Idle RDS instance

An RDS database instance with zero or near-zero database connections over the lookback window.

Last updated July 7, 2026

Idle RDS instances are different from over-provisioned RDS: over-provisioned findings apply to databases that are receiving connections but have more compute capacity than they need. Idle instances have near-zero database connections over the last 14 days — a signal the database may no longer be in use.

Before you delete or stop

  1. Confirm no applications, cron jobs, or reporting tools still connect to this database (including from other VPCs or via VPN).
  2. Check for read replicas, RDS Proxy endpoints, or EventBridge rules that reference this instance.
  3. Review automated backups and retention — deleting the instance removes automated backups; create a manual snapshot first if you need a recovery point.
  4. Remember that stopping an RDS instance still incurs storage charges; deleting with a final snapshot removes compute cost but snapshot storage is billed until you delete the snapshot.

Paid plans include remediation scripts that create a final snapshot and delete the instance. AWS does not support --dry-run for RDS delete — review commands carefully before running them.

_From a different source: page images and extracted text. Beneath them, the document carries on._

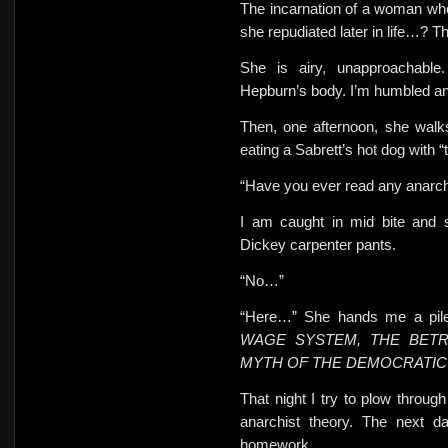
The incarnation of a woman who
she repudiated later in life…? T
She is airy, unapproachable.
Hepburn’s body.
I’m humbled and
Then, one afternoon, she walk
eating a Sabrett’s hot dog with “
“Have you ever read any anarchi
I am caught in mid bite and
Dickey carpenter pants.
“No…”
“Here…” She hands me a pile
WAGE SYSTEM, THE BETR
MYTH OF THE DEMOCRATIC 
That night I try to plow throu
anarchist theory. The next 
homework.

What triggers this finding

An available RDS database instance older than 14 days with fewer than 0.5 average database connections over the last 14 days.

Typical fix

Create a final snapshot, then delete the instance if the database is no longer needed. Confirm applications and backups no longer depend on it.

Example savings

100% of instance compute charges — typically $15–$500+/month depending on instance class.